Assignment → Apart from the pictures, please restate every entry below exactly.

[Records from a data collection]
● ● ● ● ● ● ●

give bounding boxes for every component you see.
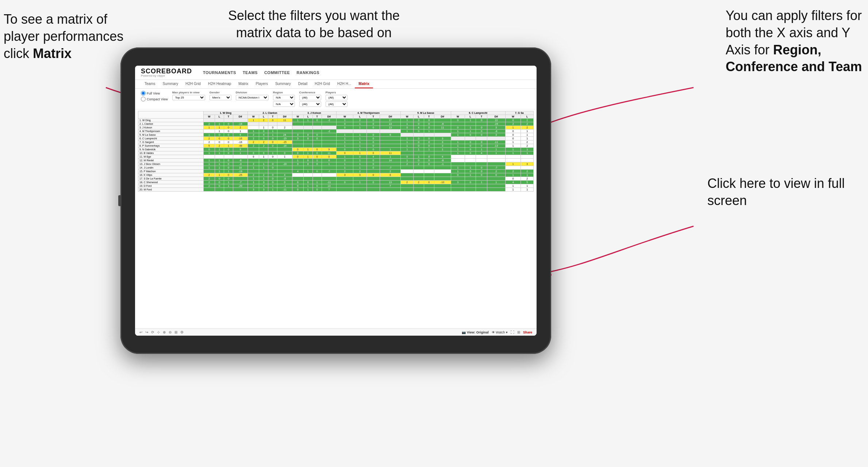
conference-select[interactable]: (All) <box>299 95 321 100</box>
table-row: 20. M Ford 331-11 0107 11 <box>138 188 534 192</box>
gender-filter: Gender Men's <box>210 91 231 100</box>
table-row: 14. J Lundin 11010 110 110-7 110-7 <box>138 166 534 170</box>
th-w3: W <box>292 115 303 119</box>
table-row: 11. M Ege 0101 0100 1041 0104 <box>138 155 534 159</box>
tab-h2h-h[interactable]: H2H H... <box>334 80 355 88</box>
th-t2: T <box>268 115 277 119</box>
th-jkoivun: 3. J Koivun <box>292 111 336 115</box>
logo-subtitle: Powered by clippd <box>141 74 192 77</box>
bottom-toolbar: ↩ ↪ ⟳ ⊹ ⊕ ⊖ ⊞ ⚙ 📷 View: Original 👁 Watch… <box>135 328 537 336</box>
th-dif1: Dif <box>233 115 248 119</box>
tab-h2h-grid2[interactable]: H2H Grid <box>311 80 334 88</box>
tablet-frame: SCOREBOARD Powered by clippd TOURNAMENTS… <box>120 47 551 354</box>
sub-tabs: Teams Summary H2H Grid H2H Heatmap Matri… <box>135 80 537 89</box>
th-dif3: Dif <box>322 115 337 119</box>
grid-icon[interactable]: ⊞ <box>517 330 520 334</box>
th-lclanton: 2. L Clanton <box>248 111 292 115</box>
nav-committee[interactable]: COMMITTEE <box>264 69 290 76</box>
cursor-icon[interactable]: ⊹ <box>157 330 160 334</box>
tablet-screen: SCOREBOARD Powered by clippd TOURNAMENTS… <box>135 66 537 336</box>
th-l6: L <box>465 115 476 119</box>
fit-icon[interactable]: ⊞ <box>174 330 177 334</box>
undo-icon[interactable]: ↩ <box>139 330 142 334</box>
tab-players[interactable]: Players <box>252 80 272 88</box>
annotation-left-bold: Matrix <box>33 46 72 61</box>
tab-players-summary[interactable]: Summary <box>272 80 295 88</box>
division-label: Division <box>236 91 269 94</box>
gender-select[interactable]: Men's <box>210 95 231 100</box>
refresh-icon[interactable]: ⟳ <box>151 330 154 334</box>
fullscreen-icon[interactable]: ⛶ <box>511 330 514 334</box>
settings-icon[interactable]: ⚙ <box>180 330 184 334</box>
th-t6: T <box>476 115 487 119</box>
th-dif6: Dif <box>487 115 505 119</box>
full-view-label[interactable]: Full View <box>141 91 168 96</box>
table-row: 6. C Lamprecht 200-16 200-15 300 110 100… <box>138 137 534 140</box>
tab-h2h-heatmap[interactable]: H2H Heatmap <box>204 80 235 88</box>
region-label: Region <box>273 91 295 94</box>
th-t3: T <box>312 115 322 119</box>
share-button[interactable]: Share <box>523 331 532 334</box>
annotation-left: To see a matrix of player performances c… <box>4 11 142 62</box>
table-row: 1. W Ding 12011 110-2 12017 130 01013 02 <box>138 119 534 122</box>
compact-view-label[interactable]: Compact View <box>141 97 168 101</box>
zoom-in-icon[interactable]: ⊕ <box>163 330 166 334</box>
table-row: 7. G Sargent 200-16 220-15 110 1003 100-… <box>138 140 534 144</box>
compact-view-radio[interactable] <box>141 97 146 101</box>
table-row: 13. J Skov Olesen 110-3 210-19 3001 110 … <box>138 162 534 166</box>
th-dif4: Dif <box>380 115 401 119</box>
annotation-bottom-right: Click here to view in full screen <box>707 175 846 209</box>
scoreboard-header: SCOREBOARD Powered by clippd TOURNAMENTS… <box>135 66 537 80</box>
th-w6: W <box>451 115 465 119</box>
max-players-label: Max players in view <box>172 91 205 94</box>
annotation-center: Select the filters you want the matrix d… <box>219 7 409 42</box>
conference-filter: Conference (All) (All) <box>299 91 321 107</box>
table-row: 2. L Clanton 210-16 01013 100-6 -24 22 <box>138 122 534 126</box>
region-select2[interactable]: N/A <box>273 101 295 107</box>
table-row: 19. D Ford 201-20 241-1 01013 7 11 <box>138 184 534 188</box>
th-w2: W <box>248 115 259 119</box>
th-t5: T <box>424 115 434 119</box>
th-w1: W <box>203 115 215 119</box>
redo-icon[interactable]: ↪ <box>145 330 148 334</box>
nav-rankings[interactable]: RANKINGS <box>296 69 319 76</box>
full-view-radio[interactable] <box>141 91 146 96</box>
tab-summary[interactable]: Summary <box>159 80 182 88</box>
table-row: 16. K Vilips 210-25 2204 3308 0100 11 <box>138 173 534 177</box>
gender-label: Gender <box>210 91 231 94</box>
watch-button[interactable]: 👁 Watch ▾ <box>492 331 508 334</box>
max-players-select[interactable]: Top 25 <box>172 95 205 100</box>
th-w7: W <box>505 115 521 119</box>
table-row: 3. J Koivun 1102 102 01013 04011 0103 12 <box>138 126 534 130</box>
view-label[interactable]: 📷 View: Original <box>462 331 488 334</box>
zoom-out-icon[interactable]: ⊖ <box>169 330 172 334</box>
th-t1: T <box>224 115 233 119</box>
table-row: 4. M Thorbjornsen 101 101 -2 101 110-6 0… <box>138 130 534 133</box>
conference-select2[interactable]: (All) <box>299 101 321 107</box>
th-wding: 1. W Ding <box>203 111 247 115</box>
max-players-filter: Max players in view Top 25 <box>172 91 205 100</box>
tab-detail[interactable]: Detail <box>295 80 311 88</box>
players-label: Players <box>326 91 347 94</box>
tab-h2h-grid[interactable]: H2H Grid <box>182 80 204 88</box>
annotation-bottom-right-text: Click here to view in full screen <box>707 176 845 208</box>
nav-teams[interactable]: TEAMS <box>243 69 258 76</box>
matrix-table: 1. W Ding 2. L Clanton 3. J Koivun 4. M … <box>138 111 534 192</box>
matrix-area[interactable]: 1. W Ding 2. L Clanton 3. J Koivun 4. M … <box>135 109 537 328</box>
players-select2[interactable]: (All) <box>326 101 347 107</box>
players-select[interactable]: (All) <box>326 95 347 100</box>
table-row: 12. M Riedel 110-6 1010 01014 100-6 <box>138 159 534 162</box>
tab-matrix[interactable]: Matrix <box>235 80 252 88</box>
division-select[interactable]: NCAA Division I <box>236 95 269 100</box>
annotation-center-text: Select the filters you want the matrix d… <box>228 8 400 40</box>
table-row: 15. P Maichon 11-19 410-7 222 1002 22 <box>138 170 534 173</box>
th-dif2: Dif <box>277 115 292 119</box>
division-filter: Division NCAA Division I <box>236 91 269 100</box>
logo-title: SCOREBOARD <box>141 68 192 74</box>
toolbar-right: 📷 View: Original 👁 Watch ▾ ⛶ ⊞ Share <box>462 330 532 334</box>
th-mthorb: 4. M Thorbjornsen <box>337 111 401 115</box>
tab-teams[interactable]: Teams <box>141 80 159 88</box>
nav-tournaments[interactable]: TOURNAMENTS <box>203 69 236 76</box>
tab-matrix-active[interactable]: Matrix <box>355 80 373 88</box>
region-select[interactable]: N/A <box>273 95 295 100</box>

● ● ● ● ● ● ●

Solution to this exercise →
give bounding boxes for every component you see.
conference-select[interactable]: (All) <box>299 95 321 100</box>
table-row: 20. M Ford 331-11 0107 11 <box>138 188 534 192</box>
gender-filter: Gender Men's <box>210 91 231 100</box>
table-row: 14. J Lundin 11010 110 110-7 110-7 <box>138 166 534 170</box>
th-w3: W <box>292 115 303 119</box>
table-row: 11. M Ege 0101 0100 1041 0104 <box>138 155 534 159</box>
tab-h2h-h[interactable]: H2H H... <box>334 80 355 88</box>
th-t2: T <box>268 115 277 119</box>
th-jkoivun: 3. J Koivun <box>292 111 336 115</box>
logo-subtitle: Powered by clippd <box>141 74 192 77</box>
bottom-toolbar: ↩ ↪ ⟳ ⊹ ⊕ ⊖ ⊞ ⚙ 📷 View: Original 👁 Watch… <box>135 328 537 336</box>
th-dif1: Dif <box>233 115 248 119</box>
tab-h2h-grid2[interactable]: H2H Grid <box>311 80 334 88</box>
tablet-frame: SCOREBOARD Powered by clippd TOURNAMENTS… <box>120 47 551 354</box>
sub-tabs: Teams Summary H2H Grid H2H Heatmap Matri… <box>135 80 537 89</box>
th-dif3: Dif <box>322 115 337 119</box>
grid-icon[interactable]: ⊞ <box>517 330 520 334</box>
th-lclanton: 2. L Clanton <box>248 111 292 115</box>
nav-committee[interactable]: COMMITTEE <box>264 69 290 76</box>
cursor-icon[interactable]: ⊹ <box>157 330 160 334</box>
tablet-screen: SCOREBOARD Powered by clippd TOURNAMENTS… <box>135 66 537 336</box>
th-l6: L <box>465 115 476 119</box>
fit-icon[interactable]: ⊞ <box>174 330 177 334</box>
undo-icon[interactable]: ↩ <box>139 330 142 334</box>
tab-players[interactable]: Players <box>252 80 272 88</box>
annotation-left-bold: Matrix <box>33 46 72 61</box>
tab-players-summary[interactable]: Summary <box>272 80 295 88</box>
division-label: Division <box>236 91 269 94</box>
gender-select[interactable]: Men's <box>210 95 231 100</box>
refresh-icon[interactable]: ⟳ <box>151 330 154 334</box>
fullscreen-icon[interactable]: ⛶ <box>511 330 514 334</box>
settings-icon[interactable]: ⚙ <box>180 330 184 334</box>
th-t6: T <box>476 115 487 119</box>
th-dif6: Dif <box>487 115 505 119</box>
full-view-label[interactable]: Full View <box>141 91 168 96</box>
table-row: 6. C Lamprecht 200-16 200-15 300 110 100… <box>138 137 534 140</box>
tab-h2h-heatmap[interactable]: H2H Heatmap <box>204 80 235 88</box>
region-label: Region <box>273 91 295 94</box>
th-t3: T <box>312 115 322 119</box>
share-button[interactable]: Share <box>523 331 532 334</box>
annotation-left: To see a matrix of player performances c… <box>4 11 142 62</box>
table-row: 1. W Ding 12011 110-2 12017 130 01013 02 <box>138 119 534 122</box>
compact-view-label[interactable]: Compact View <box>141 97 168 101</box>
zoom-in-icon[interactable]: ⊕ <box>163 330 166 334</box>
table-row: 7. G Sargent 200-16 220-15 110 1003 100-… <box>138 140 534 144</box>
compact-view-radio[interactable] <box>141 97 146 101</box>
table-row: 13. J Skov Olesen 110-3 210-19 3001 110 … <box>138 162 534 166</box>
th-dif4: Dif <box>380 115 401 119</box>
annotation-bottom-right: Click here to view in full screen <box>707 175 846 209</box>
scoreboard-header: SCOREBOARD Powered by clippd TOURNAMENTS… <box>135 66 537 80</box>
th-w6: W <box>451 115 465 119</box>
max-players-label: Max players in view <box>172 91 205 94</box>
annotation-center: Select the filters you want the matrix d… <box>219 7 409 42</box>
conference-filter: Conference (All) (All) <box>299 91 321 107</box>
table-row: 2. L Clanton 210-16 01013 100-6 -24 22 <box>138 122 534 126</box>
region-select2[interactable]: N/A <box>273 101 295 107</box>
table-row: 19. D Ford 201-20 241-1 01013 7 11 <box>138 184 534 188</box>
th-w2: W <box>248 115 259 119</box>
th-t5: T <box>424 115 434 119</box>
th-w1: W <box>203 115 215 119</box>
redo-icon[interactable]: ↪ <box>145 330 148 334</box>
nav-rankings[interactable]: RANKINGS <box>296 69 319 76</box>
full-view-radio[interactable] <box>141 91 146 96</box>
tab-summary[interactable]: Summary <box>159 80 182 88</box>
table-row: 16. K Vilips 210-25 2204 3308 0100 11 <box>138 173 534 177</box>
gender-label: Gender <box>210 91 231 94</box>
watch-button[interactable]: 👁 Watch ▾ <box>492 331 508 334</box>
max-players-select[interactable]: Top 25 <box>172 95 205 100</box>
th-w7: W <box>505 115 521 119</box>
table-row: 3. J Koivun 1102 102 01013 04011 0103 12 <box>138 126 534 130</box>
view-label[interactable]: 📷 View: Original <box>462 331 488 334</box>
zoom-out-icon[interactable]: ⊖ <box>169 330 172 334</box>
th-t1: T <box>224 115 233 119</box>
table-row: 4. M Thorbjornsen 101 101 -2 101 110-6 0… <box>138 130 534 133</box>
conference-select2[interactable]: (All) <box>299 101 321 107</box>
th-wding: 1. W Ding <box>203 111 247 115</box>
max-players-filter: Max players in view Top 25 <box>172 91 205 100</box>
tab-detail[interactable]: Detail <box>295 80 311 88</box>
players-label: Players <box>326 91 347 94</box>
tab-h2h-grid[interactable]: H2H Grid <box>182 80 204 88</box>
annotation-bottom-right-text: Click here to view in full screen <box>707 176 845 208</box>
nav-teams[interactable]: TEAMS <box>243 69 258 76</box>
matrix-table: 1. W Ding 2. L Clanton 3. J Koivun 4. M … <box>138 111 534 192</box>
matrix-area[interactable]: 1. W Ding 2. L Clanton 3. J Koivun 4. M … <box>135 109 537 328</box>
players-select2[interactable]: (All) <box>326 101 347 107</box>
players-select[interactable]: (All) <box>326 95 347 100</box>
table-row: 12. M Riedel 110-6 1010 01014 100-6 <box>138 159 534 162</box>
tab-matrix[interactable]: Matrix <box>235 80 252 88</box>
division-select[interactable]: NCAA Division I <box>236 95 269 100</box>
annotation-center-text: Select the filters you want the matrix d… <box>228 8 400 40</box>
table-row: 15. P Maichon 11-19 410-7 222 1002 22 <box>138 170 534 173</box>
th-dif2: Dif <box>277 115 292 119</box>
division-filter: Division NCAA Division I <box>236 91 269 100</box>
logo-title: SCOREBOARD <box>141 68 192 74</box>
toolbar-right: 📷 View: Original 👁 Watch ▾ ⛶ ⊞ Share <box>462 330 532 334</box>
th-mthorb: 4. M Thorbjornsen <box>337 111 401 115</box>
tab-teams[interactable]: Teams <box>141 80 159 88</box>
nav-tournaments[interactable]: TOURNAMENTS <box>203 69 236 76</box>
tab-matrix-active[interactable]: Matrix <box>355 80 373 88</box>
region-select[interactable]: N/A <box>273 95 295 100</box>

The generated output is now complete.